▶ [Problem to solve]
Work out how many lines below contain the word "Cinemas", then give that number alone.

▶ [Extracted information]
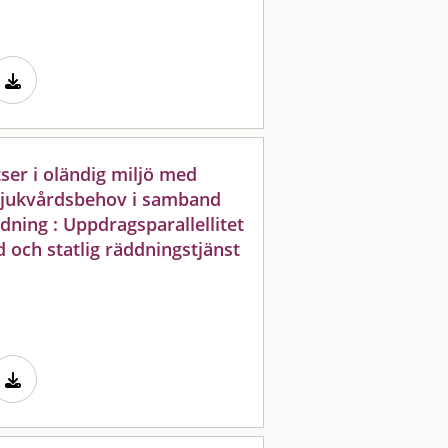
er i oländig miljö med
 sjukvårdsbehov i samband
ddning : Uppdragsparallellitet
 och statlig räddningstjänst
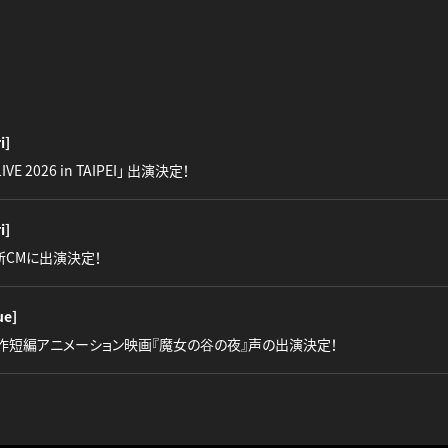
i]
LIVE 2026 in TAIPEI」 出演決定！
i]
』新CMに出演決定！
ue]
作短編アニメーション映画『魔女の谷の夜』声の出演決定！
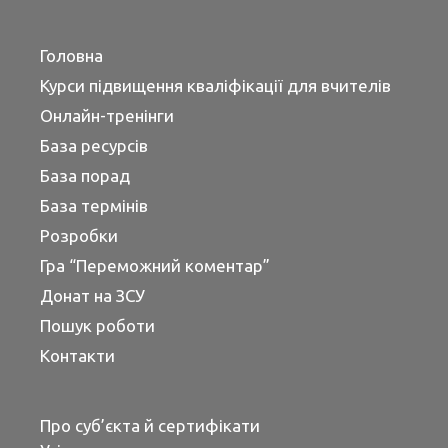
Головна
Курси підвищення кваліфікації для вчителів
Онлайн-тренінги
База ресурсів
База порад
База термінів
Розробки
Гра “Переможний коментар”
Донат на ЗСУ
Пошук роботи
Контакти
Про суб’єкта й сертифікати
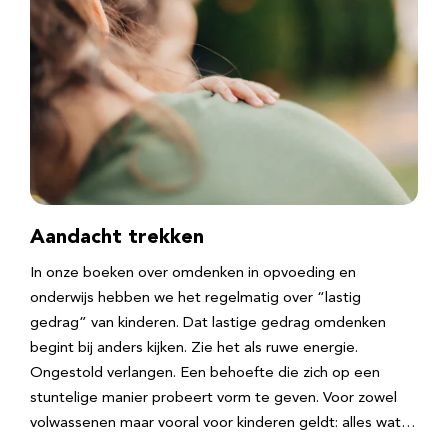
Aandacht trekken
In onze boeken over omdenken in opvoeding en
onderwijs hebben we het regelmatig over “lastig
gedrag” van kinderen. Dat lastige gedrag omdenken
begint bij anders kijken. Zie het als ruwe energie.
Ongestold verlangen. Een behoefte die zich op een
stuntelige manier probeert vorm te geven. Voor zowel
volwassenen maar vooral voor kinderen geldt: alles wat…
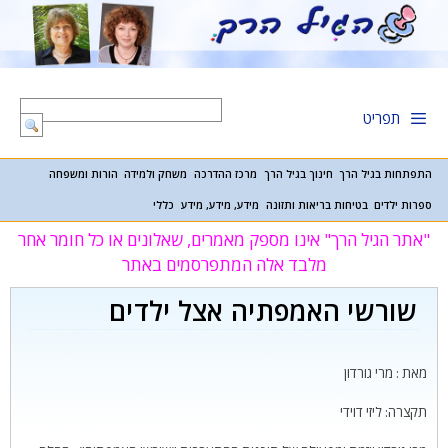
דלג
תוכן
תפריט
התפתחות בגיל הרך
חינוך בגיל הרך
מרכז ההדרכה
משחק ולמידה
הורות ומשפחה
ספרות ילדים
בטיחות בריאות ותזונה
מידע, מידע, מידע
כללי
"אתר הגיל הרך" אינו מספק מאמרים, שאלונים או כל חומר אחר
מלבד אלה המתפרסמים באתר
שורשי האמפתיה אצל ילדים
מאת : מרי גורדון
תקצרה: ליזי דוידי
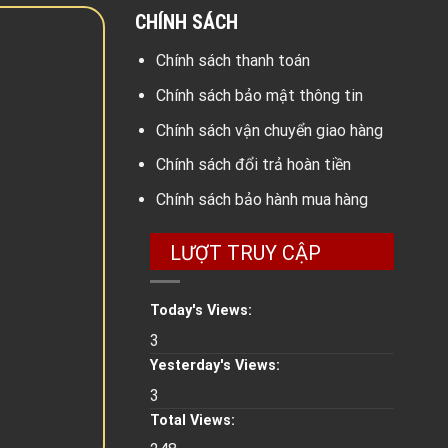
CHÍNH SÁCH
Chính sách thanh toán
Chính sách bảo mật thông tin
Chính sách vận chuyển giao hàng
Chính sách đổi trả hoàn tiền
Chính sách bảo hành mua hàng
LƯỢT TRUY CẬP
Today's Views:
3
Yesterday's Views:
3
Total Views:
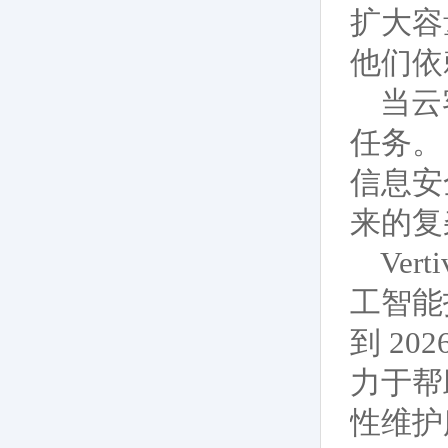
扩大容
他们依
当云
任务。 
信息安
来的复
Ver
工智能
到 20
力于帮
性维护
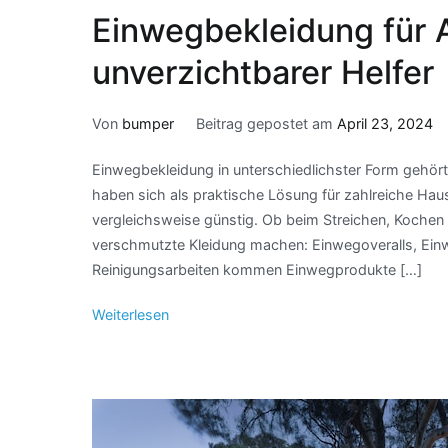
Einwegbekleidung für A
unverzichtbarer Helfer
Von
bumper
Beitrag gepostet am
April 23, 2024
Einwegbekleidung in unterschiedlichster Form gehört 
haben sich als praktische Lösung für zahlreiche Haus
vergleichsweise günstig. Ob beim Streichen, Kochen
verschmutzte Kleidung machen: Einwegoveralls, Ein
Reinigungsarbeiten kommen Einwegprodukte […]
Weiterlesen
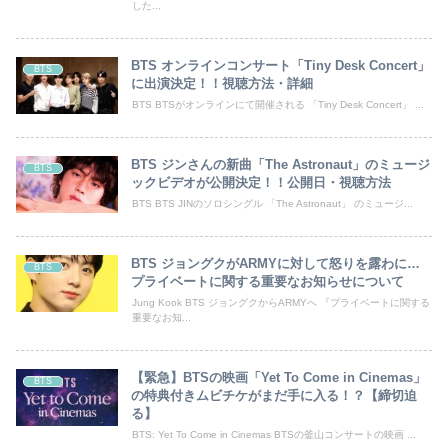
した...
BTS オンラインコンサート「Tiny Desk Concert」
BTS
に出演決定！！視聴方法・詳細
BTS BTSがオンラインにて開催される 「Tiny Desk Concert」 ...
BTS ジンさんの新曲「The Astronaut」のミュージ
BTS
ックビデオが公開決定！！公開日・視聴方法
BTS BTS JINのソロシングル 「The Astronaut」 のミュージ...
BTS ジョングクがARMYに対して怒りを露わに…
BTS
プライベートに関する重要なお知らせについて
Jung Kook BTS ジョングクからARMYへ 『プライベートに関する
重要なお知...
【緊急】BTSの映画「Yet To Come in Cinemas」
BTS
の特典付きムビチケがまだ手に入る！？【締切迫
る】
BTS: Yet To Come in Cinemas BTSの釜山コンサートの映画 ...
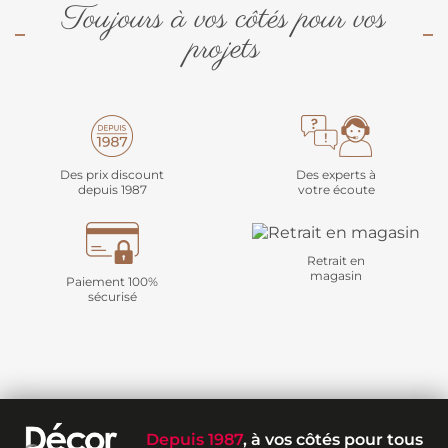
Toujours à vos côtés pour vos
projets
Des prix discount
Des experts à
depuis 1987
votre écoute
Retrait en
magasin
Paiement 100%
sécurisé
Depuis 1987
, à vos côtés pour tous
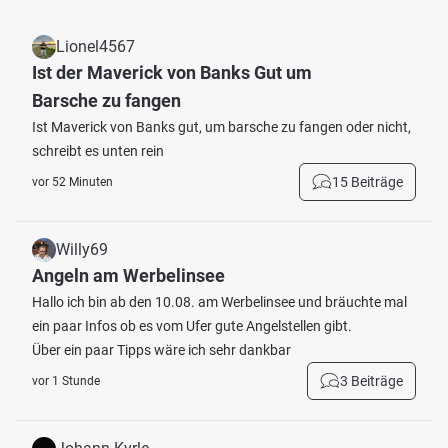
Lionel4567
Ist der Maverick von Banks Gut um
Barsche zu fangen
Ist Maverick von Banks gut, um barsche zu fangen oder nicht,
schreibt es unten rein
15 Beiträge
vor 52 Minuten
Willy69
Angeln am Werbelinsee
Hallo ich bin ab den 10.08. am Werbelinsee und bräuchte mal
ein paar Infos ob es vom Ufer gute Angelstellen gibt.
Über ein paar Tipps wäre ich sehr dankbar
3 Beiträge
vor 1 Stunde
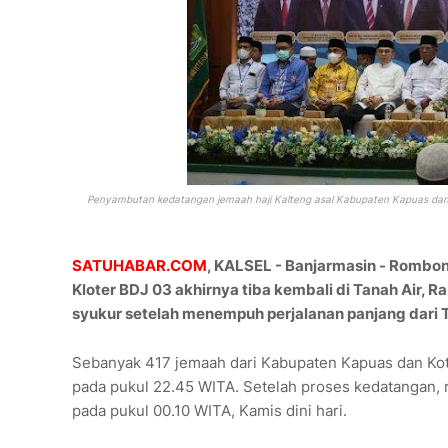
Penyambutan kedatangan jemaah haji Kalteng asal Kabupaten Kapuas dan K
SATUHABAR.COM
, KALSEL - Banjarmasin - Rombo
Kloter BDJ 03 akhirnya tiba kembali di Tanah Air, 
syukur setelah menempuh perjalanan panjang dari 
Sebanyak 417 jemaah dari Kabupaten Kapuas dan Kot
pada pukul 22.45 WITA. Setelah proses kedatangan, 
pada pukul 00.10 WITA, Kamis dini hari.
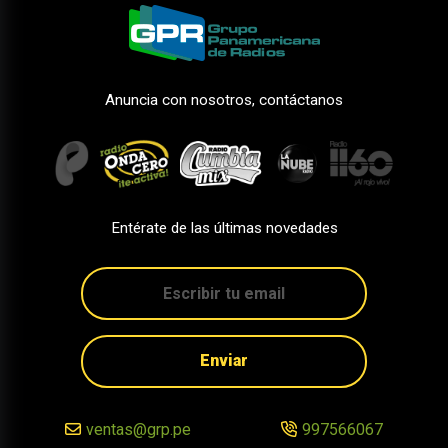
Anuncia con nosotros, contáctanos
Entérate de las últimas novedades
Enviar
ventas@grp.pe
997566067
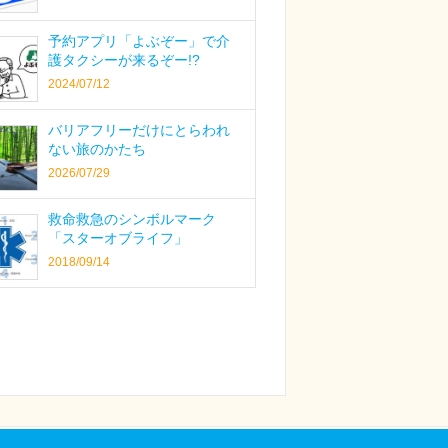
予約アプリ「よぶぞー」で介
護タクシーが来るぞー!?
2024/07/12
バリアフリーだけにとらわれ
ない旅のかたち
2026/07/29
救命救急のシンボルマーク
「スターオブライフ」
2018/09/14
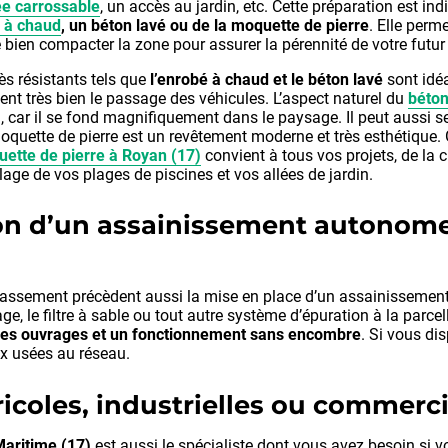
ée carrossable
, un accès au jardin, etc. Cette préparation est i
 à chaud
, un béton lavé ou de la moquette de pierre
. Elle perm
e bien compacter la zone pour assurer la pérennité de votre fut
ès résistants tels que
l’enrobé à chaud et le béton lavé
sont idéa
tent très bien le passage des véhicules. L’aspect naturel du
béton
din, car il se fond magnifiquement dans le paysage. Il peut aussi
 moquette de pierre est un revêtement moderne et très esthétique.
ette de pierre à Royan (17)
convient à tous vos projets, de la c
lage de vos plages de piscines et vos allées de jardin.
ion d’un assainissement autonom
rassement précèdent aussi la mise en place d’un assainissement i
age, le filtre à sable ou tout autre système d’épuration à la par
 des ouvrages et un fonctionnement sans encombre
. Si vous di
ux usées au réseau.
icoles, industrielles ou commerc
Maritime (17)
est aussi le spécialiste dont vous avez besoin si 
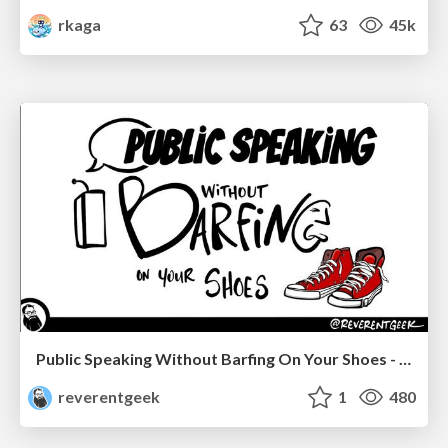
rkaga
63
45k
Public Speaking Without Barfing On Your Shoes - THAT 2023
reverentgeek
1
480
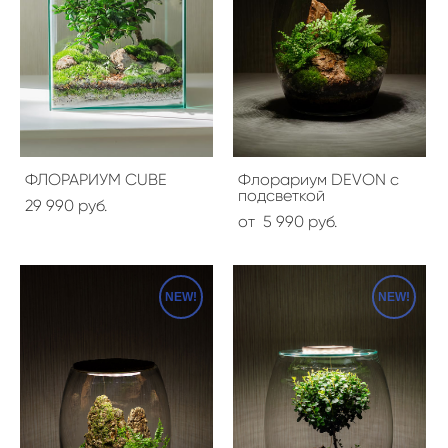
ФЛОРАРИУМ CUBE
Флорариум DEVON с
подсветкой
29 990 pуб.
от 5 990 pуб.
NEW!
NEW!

▶ [Solution for this exercise]
2